La situación puede resumirse diciendo que el objetivo de clasificación del impacto ambiental de la construcción se limita, por el momento, al uso de los edificios, aunque se quiere avanzar considerando la fase de construcción y reciclado de algunos elementos del mismo. Tiene especial importancia la reforma y rehabilitación, y con ella instalaciones de muy diversa índole, que van desde módulos, paneles y colectores solares, a turbinas de viento y sus equipos, o unidades de almacenamiento térmico; las posibilidades son muy amplias al incorporar aislamientos, protección de fachadas y techos, incluyendo vegetación, control de flujo de agua, y todo tipo de instalaciones de medida, control y gestión.

 

 

 

FINANCIACIÓN

En cuanto a la financiación necesaria, quizás los cálculos que se hacen para cumplir con los objetivos de la UE puedan parecer algo exagerados, pues para diferentes horizontes temporales van desde 48.000 millones de euros en un plazo relativamente corto, a 562.000 millones para un escenario ideal en que al menos un 80% de los edificios cumplan con el criterio de “emisión cerca de cero”, pero no cabe duda que hay una voluntad decidida por parte del Parlamento y la Comisión, de avanzar en esta línea.

 

«La cuestión fundamental es trabajar sobre información y datos que sean fiables y homogéneos, que en una primera fase se limitarán a lo que se define como consumo energético en el uso del edificio, e ir ampliándolo a medida que se disponga de variables que cumplan esa condición de ser homogéneas.»

 

Este enfoque debería permitir construir una base de datos donde, para inmuebles comparables, se aprecie un mayor valor de mercado de aquellos que poseen atributos medioambientales, frente a los que no.

 

En la actualidad hay una iniciativa de trabajo en Europa denominada EeMAP (Energy efficient Mortgages Action Plan) que se orienta a la creación de un estándar de hipotecas energéticamente eficientes fundamentado en la idea de que estas hipotecas representarían un menor riesgo en los balances de las entidades financieras.

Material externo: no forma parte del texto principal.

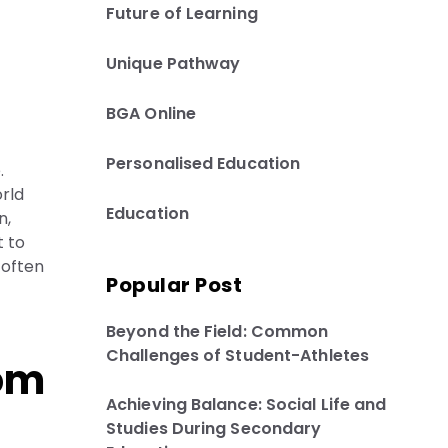
Future of Learning
Unique Pathway
BGA Online
Personalised Education
.
rld
Education
n,
t to
 often
Popular Post
Beyond the Field: Common
Challenges of Student-Athletes
rom
Achieving Balance: Social Life and
Studies During Secondary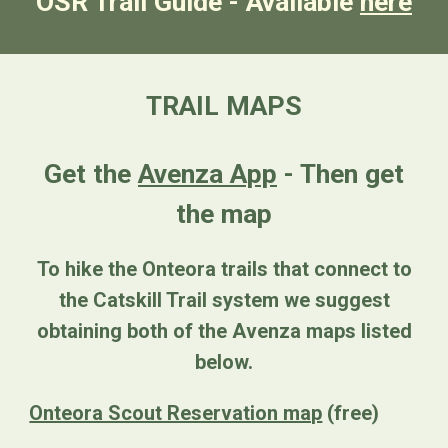
OSR Trail Guide - Available
here
TRAIL MAPS
Get the
Avenza App
- Then get
the map
To hike the Onteora trails that connect to
the Catskill Trail system we suggest
obtaining both of the Avenza maps listed
below.
Onteora Scout Reservation map
(free)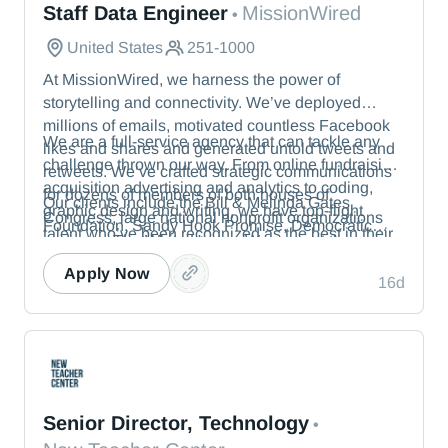
Staff Data Engineer
MissionWired
•
United States
251-1000
At MissionWired, we harness the power of
storytelling and connectivity. We’ve deployed
millions of emails, motivated countless Facebook
We are a full-service agency that can tackle any
likes and shares and generated untold tweets and
challenge thrown our way. From online fundraising,
retweets. We’ve crafted strategic communications
acquisition advertising and analytics to coding,
for dozens of members of both houses of
Our clients include the Bill & Melinda Gates
graphic design and writing, we have top-flight
Congress, large national nonprofit organizations
Foundation, Sandy Hook Promise, Democratic
talent who’ve been recognized as the best in their
and even The White House. We were at the
political committees and members of the U.S.
fields.
vanguard of digital advocacy, inventing the tactics
Senate.
Apply Now
16d
in wide use today.
New Teacher Center
Senior Director, Technology
•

Se trabaja en una propuesta de calificación de inmuebles, que resultaría en valorar si el riesgo de crédito por disminución del valor se alinea con el promedio o es mayor o menor que éste.

 

El camino es largo y para llegar a donde se quiere ir hay que pasar por definir y estandarizar cómo vamos a realizar la calificación energética para poder comenzar a recolectar experiencia en forma de datos sobre valores y calificaciones; o si se implementan o no políticas que afecten a las decisiones de compra y por tanto a los valores. Lo que tenemos ahora mismo son los primeros pasos.

 

Es un reto más que afrontamos las tasadoras, en esta época de transformación de las técnicas y procesos de valoración, donde la sostenibilidad pasa de ser un concepto más o menos ambiguo, a plantear exigencias rigurosas de conocimiento de valor.